From the listing below, reproduce word for word the part that opens with the line containing "- Rhidalgo001" and closes with the line containing "doesn’t appear to exist."; reproduce nothing else.
- - - - -
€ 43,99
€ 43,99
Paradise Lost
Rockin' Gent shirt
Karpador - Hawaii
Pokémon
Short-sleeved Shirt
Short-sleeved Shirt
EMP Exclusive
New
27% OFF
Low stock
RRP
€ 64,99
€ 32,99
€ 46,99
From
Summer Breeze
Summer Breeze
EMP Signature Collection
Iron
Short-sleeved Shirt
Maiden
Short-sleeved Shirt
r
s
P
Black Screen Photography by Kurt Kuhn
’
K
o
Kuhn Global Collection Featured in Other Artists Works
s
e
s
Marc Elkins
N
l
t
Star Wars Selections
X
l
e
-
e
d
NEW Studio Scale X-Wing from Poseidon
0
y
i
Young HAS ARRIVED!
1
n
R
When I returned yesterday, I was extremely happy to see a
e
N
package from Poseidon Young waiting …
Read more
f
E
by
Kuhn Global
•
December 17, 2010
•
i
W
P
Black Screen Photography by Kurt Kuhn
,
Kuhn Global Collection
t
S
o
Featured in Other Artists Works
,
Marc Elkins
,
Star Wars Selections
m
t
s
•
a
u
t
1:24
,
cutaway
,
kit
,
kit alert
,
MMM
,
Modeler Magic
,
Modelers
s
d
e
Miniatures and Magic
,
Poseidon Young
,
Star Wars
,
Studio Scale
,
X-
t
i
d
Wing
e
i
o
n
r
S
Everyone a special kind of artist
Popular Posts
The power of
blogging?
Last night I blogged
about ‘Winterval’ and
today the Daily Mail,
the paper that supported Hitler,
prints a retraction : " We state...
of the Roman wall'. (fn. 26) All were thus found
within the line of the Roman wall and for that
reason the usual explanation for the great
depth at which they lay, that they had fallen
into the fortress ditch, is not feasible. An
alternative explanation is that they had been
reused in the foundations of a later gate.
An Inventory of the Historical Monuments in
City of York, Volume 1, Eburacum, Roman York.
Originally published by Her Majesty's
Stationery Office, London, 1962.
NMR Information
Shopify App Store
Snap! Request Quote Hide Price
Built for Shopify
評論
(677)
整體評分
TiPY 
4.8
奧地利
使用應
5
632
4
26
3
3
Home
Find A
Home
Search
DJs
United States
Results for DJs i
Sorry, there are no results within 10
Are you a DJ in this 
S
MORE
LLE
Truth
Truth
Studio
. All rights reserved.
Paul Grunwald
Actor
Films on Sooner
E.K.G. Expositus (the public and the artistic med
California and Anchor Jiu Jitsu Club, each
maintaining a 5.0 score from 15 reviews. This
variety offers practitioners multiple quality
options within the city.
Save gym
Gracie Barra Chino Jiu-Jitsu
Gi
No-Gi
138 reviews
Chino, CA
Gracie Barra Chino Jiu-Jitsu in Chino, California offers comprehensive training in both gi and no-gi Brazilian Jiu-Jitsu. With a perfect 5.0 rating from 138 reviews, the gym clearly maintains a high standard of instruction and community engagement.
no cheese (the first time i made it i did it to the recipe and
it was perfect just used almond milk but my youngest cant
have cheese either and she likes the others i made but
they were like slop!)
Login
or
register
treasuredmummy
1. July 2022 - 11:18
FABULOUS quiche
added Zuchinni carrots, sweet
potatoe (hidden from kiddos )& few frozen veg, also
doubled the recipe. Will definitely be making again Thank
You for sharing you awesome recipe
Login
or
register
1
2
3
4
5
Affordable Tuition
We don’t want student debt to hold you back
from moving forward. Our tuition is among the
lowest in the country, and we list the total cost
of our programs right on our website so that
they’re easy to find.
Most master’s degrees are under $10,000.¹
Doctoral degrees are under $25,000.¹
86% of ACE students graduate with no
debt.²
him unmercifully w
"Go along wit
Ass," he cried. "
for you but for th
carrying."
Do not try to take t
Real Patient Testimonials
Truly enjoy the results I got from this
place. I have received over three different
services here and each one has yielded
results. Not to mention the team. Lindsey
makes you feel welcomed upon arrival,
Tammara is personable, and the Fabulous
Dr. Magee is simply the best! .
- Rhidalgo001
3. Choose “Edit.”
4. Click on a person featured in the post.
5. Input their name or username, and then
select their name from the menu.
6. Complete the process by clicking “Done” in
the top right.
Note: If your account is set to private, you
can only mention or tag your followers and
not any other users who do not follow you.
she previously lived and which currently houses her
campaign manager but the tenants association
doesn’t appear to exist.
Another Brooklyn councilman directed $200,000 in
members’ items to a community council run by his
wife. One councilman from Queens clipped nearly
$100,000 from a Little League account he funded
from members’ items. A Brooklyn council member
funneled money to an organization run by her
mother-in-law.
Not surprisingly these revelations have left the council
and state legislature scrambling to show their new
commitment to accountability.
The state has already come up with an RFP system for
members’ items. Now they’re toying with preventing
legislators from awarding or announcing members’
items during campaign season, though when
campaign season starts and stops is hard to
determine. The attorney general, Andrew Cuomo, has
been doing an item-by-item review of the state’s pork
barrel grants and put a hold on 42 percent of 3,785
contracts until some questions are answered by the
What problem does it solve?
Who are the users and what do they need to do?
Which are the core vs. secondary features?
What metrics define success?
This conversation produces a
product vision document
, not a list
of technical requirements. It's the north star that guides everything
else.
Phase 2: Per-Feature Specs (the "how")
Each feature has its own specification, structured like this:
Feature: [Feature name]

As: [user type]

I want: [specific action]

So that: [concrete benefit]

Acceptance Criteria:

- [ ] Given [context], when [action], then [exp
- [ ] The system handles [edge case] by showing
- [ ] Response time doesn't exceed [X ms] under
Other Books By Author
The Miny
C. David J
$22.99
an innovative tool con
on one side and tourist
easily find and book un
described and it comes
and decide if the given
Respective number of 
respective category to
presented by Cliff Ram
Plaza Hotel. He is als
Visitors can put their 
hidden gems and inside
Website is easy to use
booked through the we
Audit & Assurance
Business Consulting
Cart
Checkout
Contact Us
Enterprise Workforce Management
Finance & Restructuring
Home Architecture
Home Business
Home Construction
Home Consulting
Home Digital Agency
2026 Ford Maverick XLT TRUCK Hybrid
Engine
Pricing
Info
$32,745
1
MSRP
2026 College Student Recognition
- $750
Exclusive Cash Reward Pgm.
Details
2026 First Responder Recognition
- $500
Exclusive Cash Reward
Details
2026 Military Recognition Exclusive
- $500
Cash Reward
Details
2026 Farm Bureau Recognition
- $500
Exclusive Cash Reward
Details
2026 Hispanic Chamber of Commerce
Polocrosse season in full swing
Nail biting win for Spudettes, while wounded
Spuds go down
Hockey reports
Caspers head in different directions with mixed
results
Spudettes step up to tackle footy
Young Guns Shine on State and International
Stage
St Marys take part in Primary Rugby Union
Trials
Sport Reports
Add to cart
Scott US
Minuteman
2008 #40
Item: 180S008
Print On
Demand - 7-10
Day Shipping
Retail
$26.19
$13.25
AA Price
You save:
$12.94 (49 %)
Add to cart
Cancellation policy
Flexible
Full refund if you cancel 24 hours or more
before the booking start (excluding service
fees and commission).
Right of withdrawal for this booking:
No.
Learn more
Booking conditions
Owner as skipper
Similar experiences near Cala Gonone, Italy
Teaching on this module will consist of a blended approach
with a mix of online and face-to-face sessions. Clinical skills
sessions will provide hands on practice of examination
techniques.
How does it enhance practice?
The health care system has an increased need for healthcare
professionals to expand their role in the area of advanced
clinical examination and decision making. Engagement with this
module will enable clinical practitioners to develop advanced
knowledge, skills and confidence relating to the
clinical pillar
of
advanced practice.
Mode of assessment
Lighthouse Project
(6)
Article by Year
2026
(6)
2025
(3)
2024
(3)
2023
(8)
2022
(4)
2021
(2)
- - - - -
__ANSWER SECTION__.
- Rhidalgo001
3. Choose “Edit.”
4. Click on a person featured in the post.
5. Input their name or username, and then
select their name from the menu.
6. Complete the process by clicking “Done” in
the top right.
Note: If your account is set to private, you
can only mention or tag your followers and
not any other users who do not follow you.
she previously lived and which currently houses her
campaign manager but the tenants association
doesn’t appear to exist.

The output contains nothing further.